Stéphane Charbonnier, who was killed in the Paris attack, spoke to Al Jazeera in 2012 about his satirical magazine

Among the 12 people killed by masked gunmen in the Paris offices of the French satirical magazine Charlie Hebdo was its editorial director, Stéphane Charbonnier, who went by the pen name Charb.

Charbonnier, who took the reins of the magazine in 2009, spoke to Al Jazeera in 2012, shortly after the magazine published a series of cartoons depicting the Prophet Muhammad.

The editor had already created controversy with previous illustrations of Muhammad. A year before the Al Jazeera interview, the magazine's offices were firebombed after it printed a spoof issue for which Muhammad was supposedly its guest editor. On its cover was a crude caricature of the prophet.

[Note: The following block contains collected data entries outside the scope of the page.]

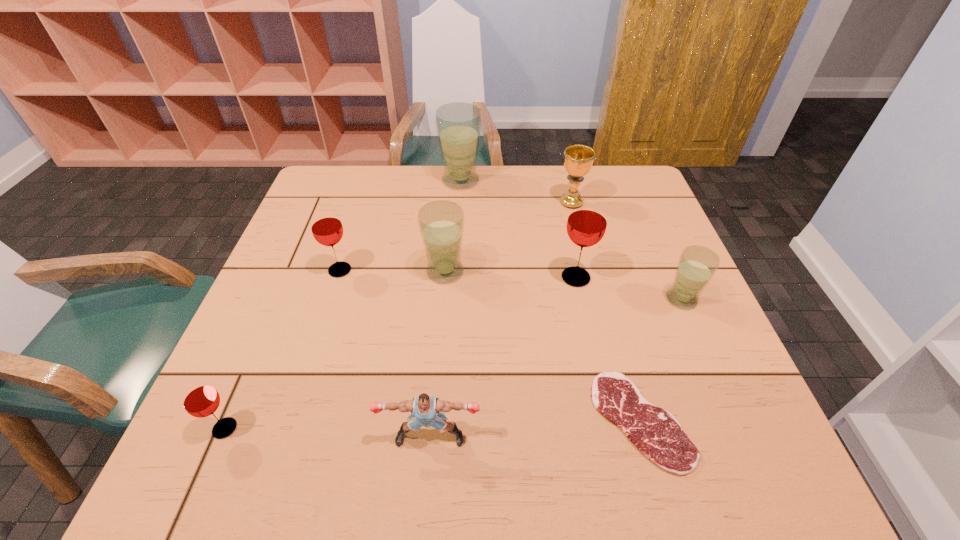 Find the location of a particular element. blank region between the biggest blue glass and the eighth nearest object is located at coordinates (516, 192).

At what (x,y) coordinates should I click in order to perform the action: click on free space that is in between the chalice and the steak. Please return your answer as a coordinate pair (x, y). Image resolution: width=960 pixels, height=540 pixels. Looking at the image, I should click on (606, 312).

Identify the location of empty location between the red puncher and the shortest object. The height and width of the screenshot is (540, 960). (536, 429).

This screenshot has width=960, height=540. What are the coordinates of `free point between the leftmost object and the chalice` in the screenshot? It's located at (398, 315).

Where is `the fourth closest object to the rightmost glass`? The width and height of the screenshot is (960, 540). the fourth closest object to the rightmost glass is located at coordinates (441, 223).

Point out which object is positioned as the third nearest to the red steak. Please provide its 2D coordinates. Your answer should be formatted as a tuple, i.e. [(x, y)], where the tuple contains the x and y coordinates of a point satisfying the conditions above.

[(587, 221)]

What are the coordinates of `glass that stands as the third closest to the fifth glass from right to left` in the screenshot? It's located at (200, 399).

Identify which glass is the fourth nearest to the biggest blue glass. Please provide its 2D coordinates. Your answer should be formatted as a tuple, i.e. [(x, y)], where the tuple contains the x and y coordinates of a point satisfying the conditions above.

[(697, 265)]

Find the location of a particular element. red glass that is the closest to the red steak is located at coordinates (587, 221).

Locate an element on the screen. The width and height of the screenshot is (960, 540). red glass identified as the closest to the second biggest blue glass is located at coordinates (327, 229). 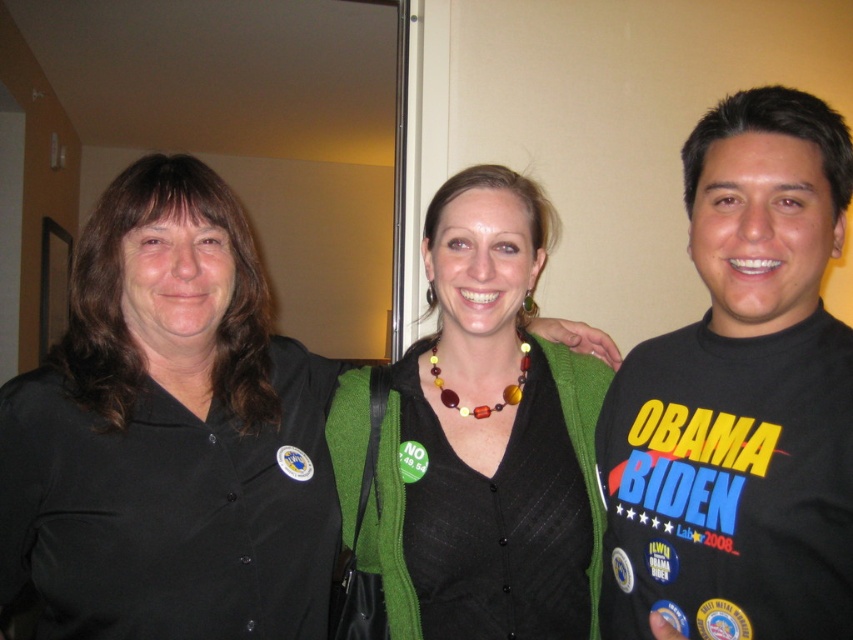 You are a photographer standing in front of the three people in the image. You want to take a closeup shot of the multicolored beads necklace at center without including the black matte shirt at center in the frame. Is this possible given their current positions?

The distance between the black matte shirt at center and the multicolored beads necklace at center is 12.98 inches. Since the photographer can adjust the camera angle or zoom to focus solely on the necklace while excluding the shirt, it is possible to take the closeup shot without including the black matte shirt at center.

You are a photographer trying to capture a clear shot of the multicolored beads necklace at center while ensuring the black matte shirt at center doesn t block the view. Based on their relative sizes, is it possible to adjust your angle so the necklace is fully visible without the shirt obstructing it?

The black matte shirt at center is taller than the multicolored beads necklace at center, so adjusting the angle downward might allow the necklace to be fully visible without obstruction from the shirt.

You are standing in front of the three people in the image. You want to hand a gift to the person wearing the black matte shirt at center without accidentally giving it to the person in the green fabric sweater at center. Based on their positions, which one should you approach first?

Charbonnier defended his decision to repeatedly publish cartoons of Muhammad, lashing out at French politicians for not sufficiently backing up the magazine. Publishing the cartoons, he said, was squarely within his rights.

"What surprises me is the reaction of French authorities. They say we have been irresponsible. They have all more or less condemned Charlie Hebdo’s actions," he told Al Jazeera.

"We are a country of a rule of law. We respect French law. Our only limit is French law. It is that what we have to obey. We haven't infringed French law. We have the right to use our freedom as we understand it."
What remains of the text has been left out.